Suddenly the reassuring voices on the radio were interrupted by a bulletin that an airplane had collided into a World Trade Center Tower in New York City. Having lived in New York in the late 1960s and watched the initial phases of construction of the WTC this announcement quickly caught my attention. I awakened my wife to share the news with her. She didn’t seem to want to be awakened, or even very interested in my early comments about this tragedy and how I feared the death toll of such an accident could run into the tens of thousands. Her calm evaporated when news came that a second plane had crashed into the South Tower.
That got me quickly out of bed and into the living room with the television. Today, 10 years later, those two massive towers ablaze still burn in my mind.
Seeing the laborious birth of those two majestic towers in person and then watching their sudden death on television was a poignant witness to me of just how brief the existence of something one believes to be permanent. Almost immediately the talking television heads were giving garbled accounts of what appeared to be Islamic extremists attacking the heart of America.
From many years living in the Middle East and being friends with many Muslims I sat in horror watching my world slowly implode. Many things which I believed, and had always wanted to believe, crumbled and died that morning. Later that day WTC Tower #7 mysteriously joined her taller sisters in an imploding death and a burning hole appeared in the side of the U.S. Pentagon.
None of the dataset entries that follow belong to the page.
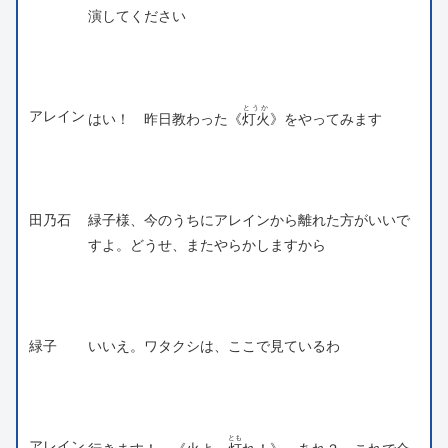
演してください
とうか
アレイン
はい！ 昨日教わった《
灯火
》をやってみます
田乃石
緑子様、今のうちにアレインから離れた方がいいで
すよ。どうせ、またやらかしますから
緑子
いいえ。ワタクシは、ここで見ているわ
とも
アレイン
As these two stately and colossal towers burned and fell, the bright flashes of their implosion made me know that, sadly, extremists amongst Muslims did not share the peaceful beliefs of my many friends.
I also was impressed that the desire for power and control is not limited to any one group of people.
Beware power and those who covet it. Power corrupts. Absolute power corrupts absolutely. We see it now among our own government officials.